Costa expressou preocupação com o modelo atual de produção, que valoriza o lucro imediato em detrimento da preservação ambiental. Ele observou que a agricultura e a pecuária intensivas, assim como a especulação imobiliária, contribuem para a degradação ambiental. O climatologista argumentou que é necessária uma nova economia que promova a sustentabilidade e não recompense a destruição.
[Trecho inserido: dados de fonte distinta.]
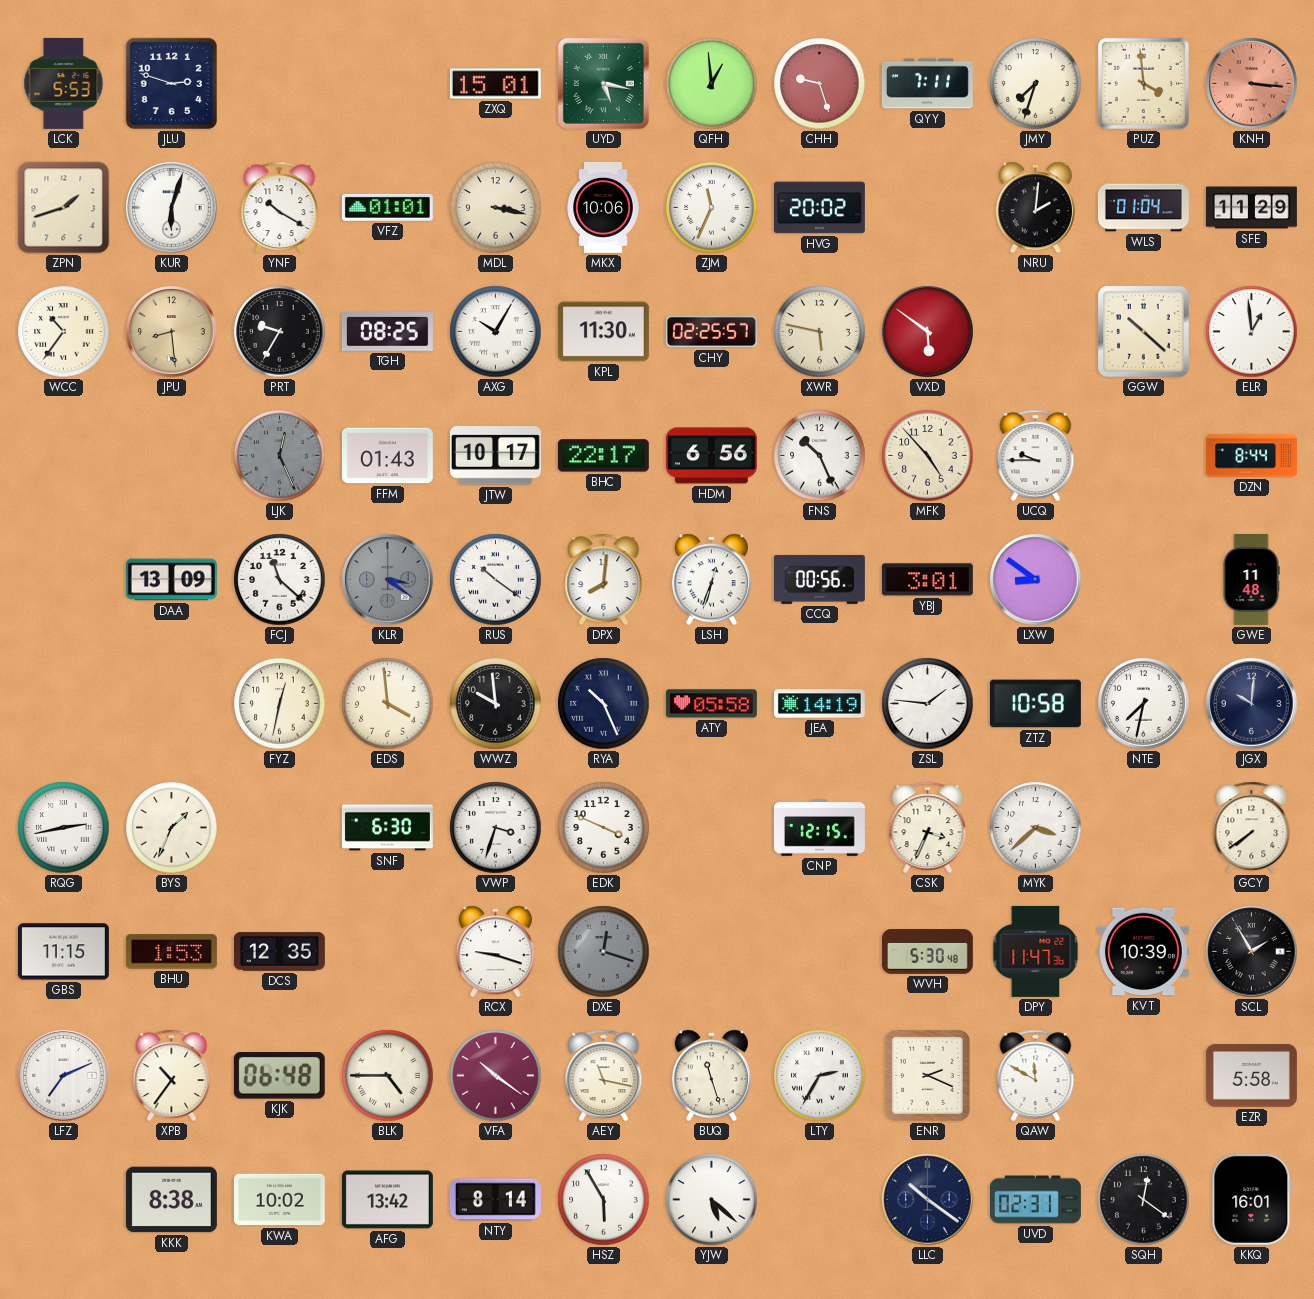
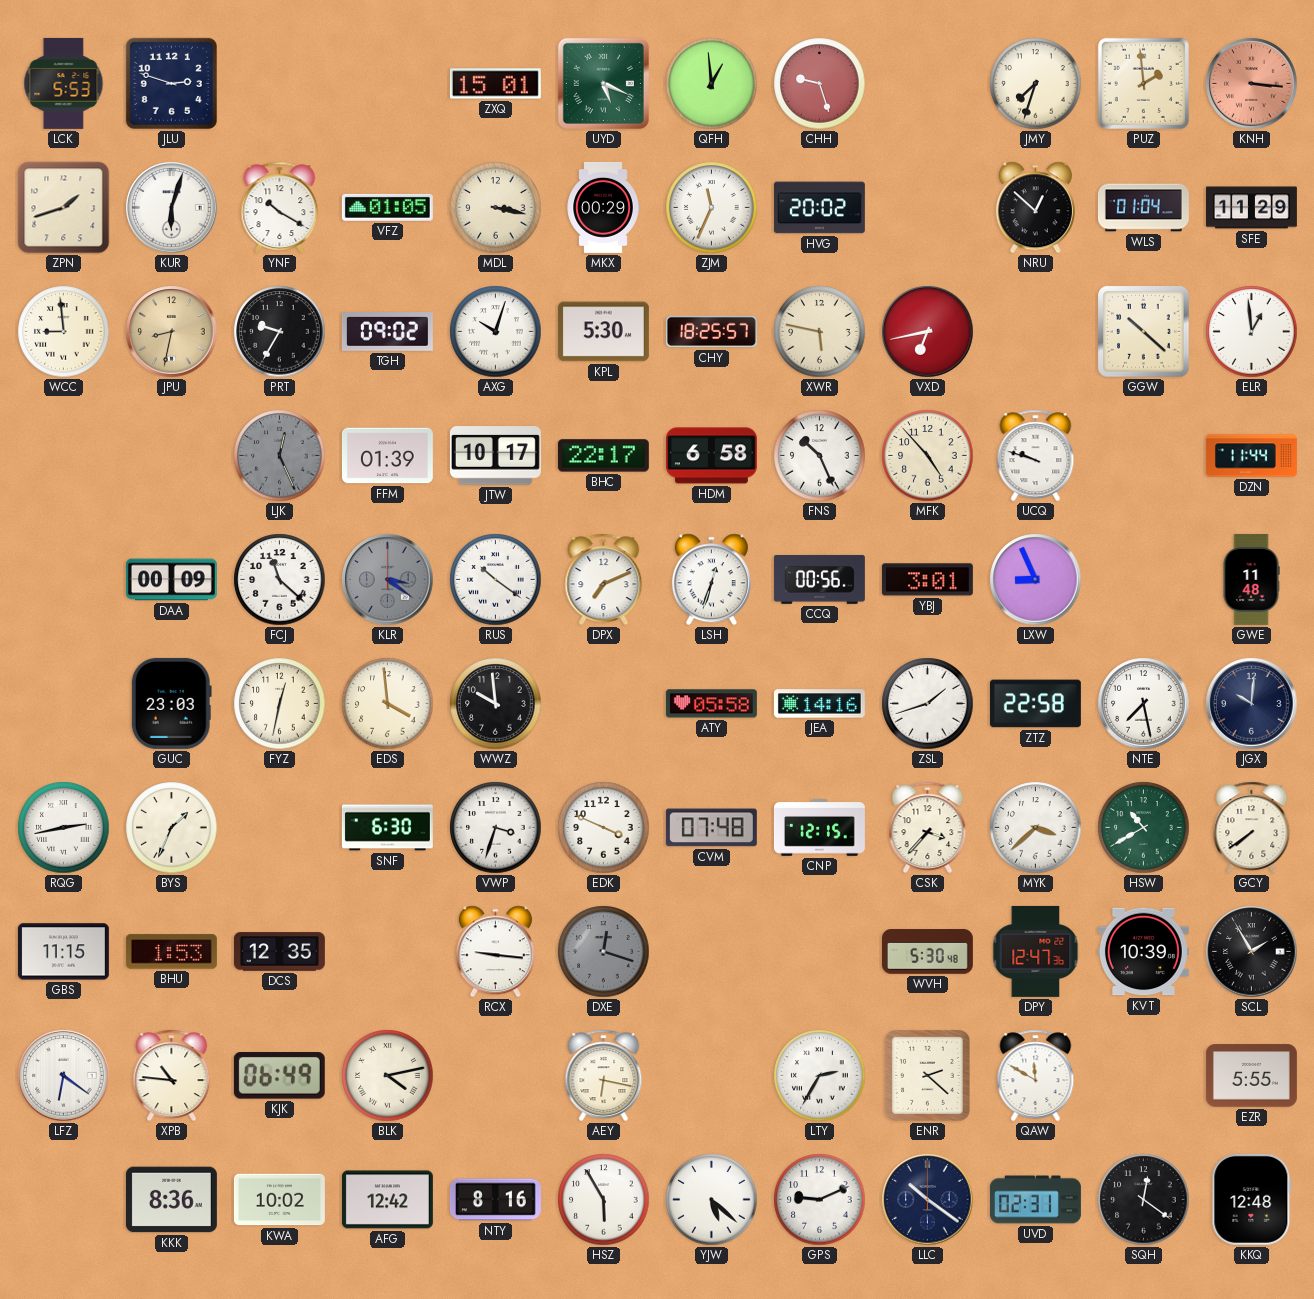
UYD: 5:17 -> 5:19
QYY: 7:11 -> none
PUZ: 3:59 -> 1:59
VFZ: 01:01 -> 01:05
MKX: 10:06 -> 00:29
NRU: 2:01 -> 12:52
WCC: 10:36 -> 8:59
JPU: 8:29 -> 8:32
TGH: 08:25 -> 09:02
AXG: 10:05 -> 10:03
KPL: 11:30 -> 5:30
CHY: 02:25 -> 18:25
VXD: 5:51 -> 6:43
FFM: 01:43 -> 01:39
HDM: 6:56 -> 6:58
UCQ: 9:45 -> 9:48
DZN: 8:44 -> 11:44
DAA: 13:09 -> 00:09
DPX: 8:01 -> 7:11
LXW: 8:51 -> 8:56
GUC: none -> 23:03
RYA: 10:26 -> none
JEA: 14:19 -> 14:16
ZSL: 1:46 -> 1:42
ZTZ: 10:58 -> 22:58
NTE: 7:32 -> 7:28
CVM: none -> 07:48
CSK: 3:34 -> 3:37
HSW: none -> 10:40
RCX: 9:18 -> 9:16
DPY: 11:47 -> 12:47
LFZ: 7:11 -> 6:21
XPB: 10:36 -> 10:46
KJK: 06:48 -> 06:49
BLK: 4:45 -> 4:13
VFA: 10:21 -> none
AEY: 11:17 -> 6:17
BUQ: 11:27 -> none
ENR: 2:19 -> 2:22
EZR: 5:58 -> 5:55
KKK: 8:38 -> 8:36
AFG: 13:42 -> 12:42
NTY: 8:14 -> 8:16
GPS: none -> 9:11
KKQ: 16:01 -> 12:48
Além dos investimentos imediatos, o climatologista ressaltou a importância de uma política de adaptação de longo prazo e construção de resiliência. Isso inclui a necessidade de repensar o planejamento urbano, reduzindo a impermeabilização do solo e promovendo a recuperação de áreas de preservação permanente, como matas ciliares. Costa destacou que essas mudanças exigem uma nova abordagem econômica e política.
O climatologista é claro sobre a necessidade de ações imediatas para enfrentar a crise climática. Ele apela para que o Brasil zere o desmatamento, mude suas políticas agrícolas e busque uma agricultura baseada em princípios de agroecologia e restauração de carbono no solo e vegetação. Além disso, ele enfatiza a importância de uma transição energética radical, abandonando os combustíveis fósseis em favor de fontes de energia renovável.
A desigualdade
No entanto, o climatologista enfatizou que o Sul Global é mais vulnerável às mudanças climáticas e que a desigualdade desempenha um papel importante nesse contexto. Países ricos têm mais recursos para lidar com os impactos das catástrofes, enquanto as populações mais pobres e vulneráveis sofrem desproporcionalmente. Ele ressalta que essa desigualdade também é evidente dentro dos próprios países ricos, com as comunidades mais pobres sofrendo mais.
Alexandre adverte que a crise climática não é apenas uma ameaça distante, mas algo que já está afetando nossas vidas. Ele destaca que as gerações futuras estão em maior risco e que é imperativo agir agora para evitar um cenário de “catástrofe completa”. “Nós vamos entrar num quadro que só pode ser caracterizado como de catástrofe completa de trânsito climático. O planeta impossível de sustentar a civilização como a conhecemos.”
Ele enfatizou a importância de colocar a crise climática no topo da agenda global e agir com a máxima urgência. “Isso precisa ser dito com todas as letras e precisa estar no topo da agenda de tudo quanto é governo, de redução da devastação em função dessa monocultura de grãos, por exemplo.”